Give again, exactly, every line of the entries below from the one that has "доступе. Реальные объёмы" to the last.

(Dataset items)
╭──

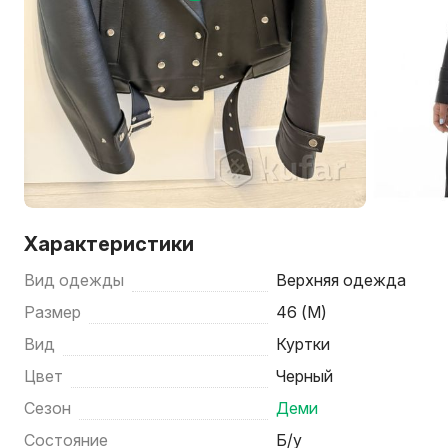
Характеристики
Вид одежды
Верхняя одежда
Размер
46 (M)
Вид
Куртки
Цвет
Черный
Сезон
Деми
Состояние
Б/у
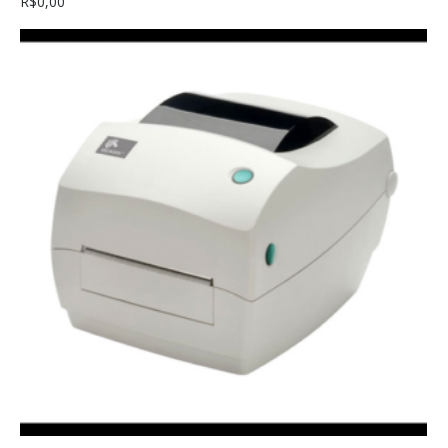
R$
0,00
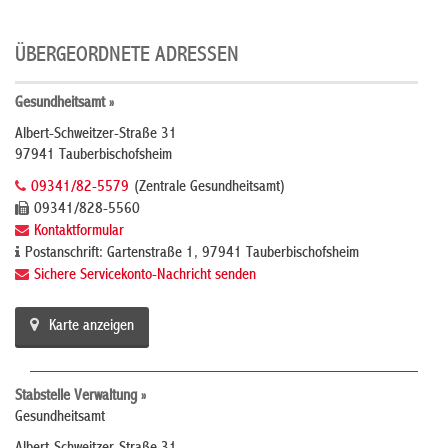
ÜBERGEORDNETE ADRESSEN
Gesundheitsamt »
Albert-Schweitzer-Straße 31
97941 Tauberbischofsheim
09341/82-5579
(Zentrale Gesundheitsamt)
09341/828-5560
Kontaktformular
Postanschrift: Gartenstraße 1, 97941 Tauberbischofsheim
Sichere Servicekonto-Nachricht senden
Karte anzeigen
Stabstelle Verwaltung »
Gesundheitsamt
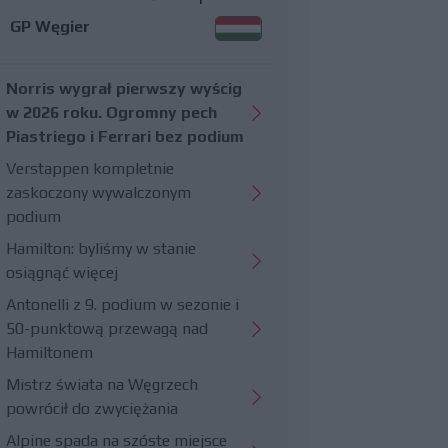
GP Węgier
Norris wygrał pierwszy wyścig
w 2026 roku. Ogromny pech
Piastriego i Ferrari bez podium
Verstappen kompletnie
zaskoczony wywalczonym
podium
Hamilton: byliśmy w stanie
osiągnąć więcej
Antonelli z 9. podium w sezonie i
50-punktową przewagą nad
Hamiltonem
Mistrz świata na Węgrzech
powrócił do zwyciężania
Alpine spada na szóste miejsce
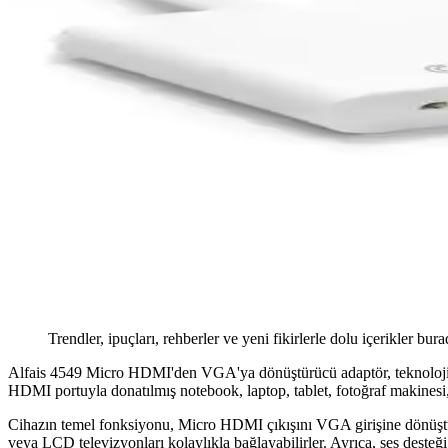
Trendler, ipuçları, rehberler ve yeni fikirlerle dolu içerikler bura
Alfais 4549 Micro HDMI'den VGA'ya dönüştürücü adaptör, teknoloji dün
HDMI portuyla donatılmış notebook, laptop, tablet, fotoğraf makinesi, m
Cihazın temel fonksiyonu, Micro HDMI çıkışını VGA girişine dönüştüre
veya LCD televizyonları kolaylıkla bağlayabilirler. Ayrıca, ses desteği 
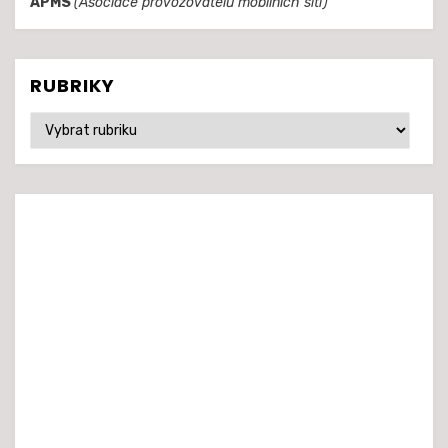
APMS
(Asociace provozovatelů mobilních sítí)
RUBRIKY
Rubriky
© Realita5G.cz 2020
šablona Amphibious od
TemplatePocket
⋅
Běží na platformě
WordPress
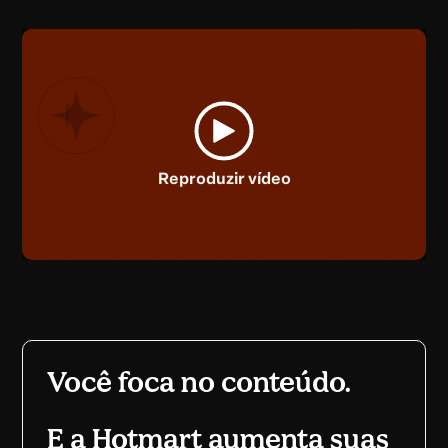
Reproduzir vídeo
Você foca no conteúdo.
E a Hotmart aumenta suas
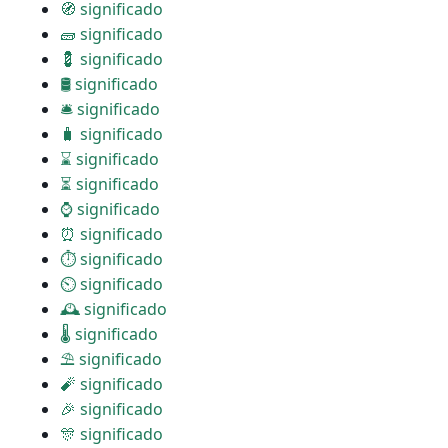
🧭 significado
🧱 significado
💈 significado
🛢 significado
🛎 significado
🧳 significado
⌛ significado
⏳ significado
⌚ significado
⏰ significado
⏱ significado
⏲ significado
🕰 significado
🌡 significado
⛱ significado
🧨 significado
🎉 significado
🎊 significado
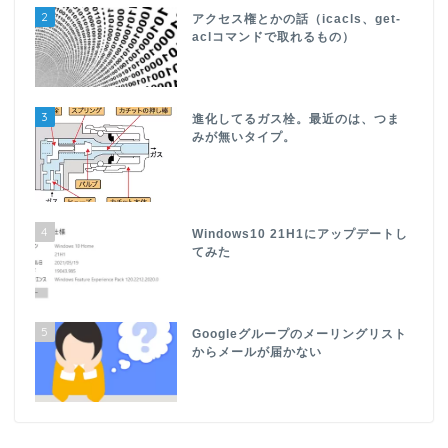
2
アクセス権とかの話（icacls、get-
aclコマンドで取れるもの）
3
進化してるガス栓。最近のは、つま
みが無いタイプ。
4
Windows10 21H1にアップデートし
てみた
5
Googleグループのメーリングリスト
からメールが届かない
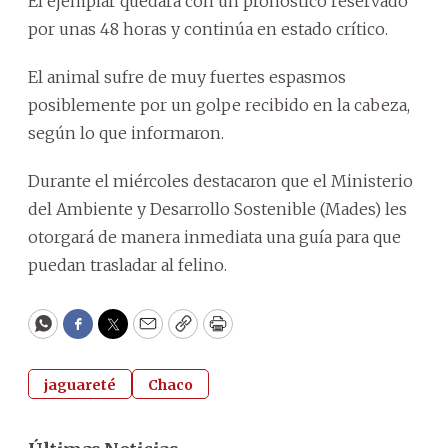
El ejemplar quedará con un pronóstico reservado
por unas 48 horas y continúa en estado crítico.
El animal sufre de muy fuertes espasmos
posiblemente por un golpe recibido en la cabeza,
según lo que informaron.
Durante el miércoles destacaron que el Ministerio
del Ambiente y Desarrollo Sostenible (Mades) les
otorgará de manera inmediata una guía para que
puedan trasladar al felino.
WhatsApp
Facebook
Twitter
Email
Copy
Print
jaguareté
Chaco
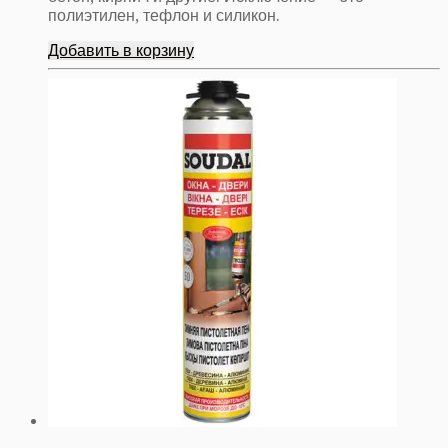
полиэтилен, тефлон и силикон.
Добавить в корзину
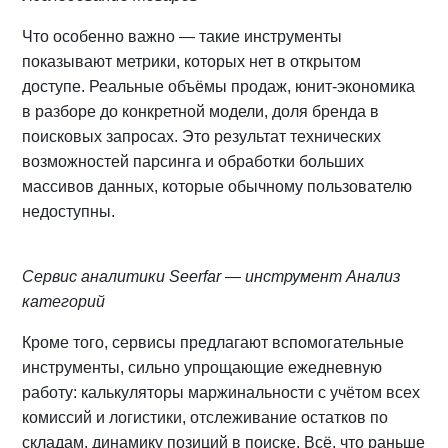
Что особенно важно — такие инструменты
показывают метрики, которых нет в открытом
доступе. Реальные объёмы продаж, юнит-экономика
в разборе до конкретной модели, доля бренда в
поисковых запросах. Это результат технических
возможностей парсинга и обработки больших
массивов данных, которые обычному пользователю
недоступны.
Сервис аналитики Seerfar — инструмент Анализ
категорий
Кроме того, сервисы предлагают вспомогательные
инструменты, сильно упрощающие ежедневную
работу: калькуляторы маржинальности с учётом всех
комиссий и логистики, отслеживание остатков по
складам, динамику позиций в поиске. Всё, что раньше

╰──

:: Exercise response ::
доступе. Реальные объёмы продаж, юнит-экономика
в разборе до конкретной модели, доля бренда в
поисковых запросах. Это результат технических
возможностей парсинга и обработки больших
массивов данных, которые обычному пользователю
недоступны.
Сервис аналитики Seerfar — инструмент Анализ
категорий
Кроме того, сервисы предлагают вспомогательные
инструменты, сильно упрощающие ежедневную
работу: калькуляторы маржинальности с учётом всех
комиссий и логистики, отслеживание остатков по
складам, динамику позиций в поиске. Всё, что раньше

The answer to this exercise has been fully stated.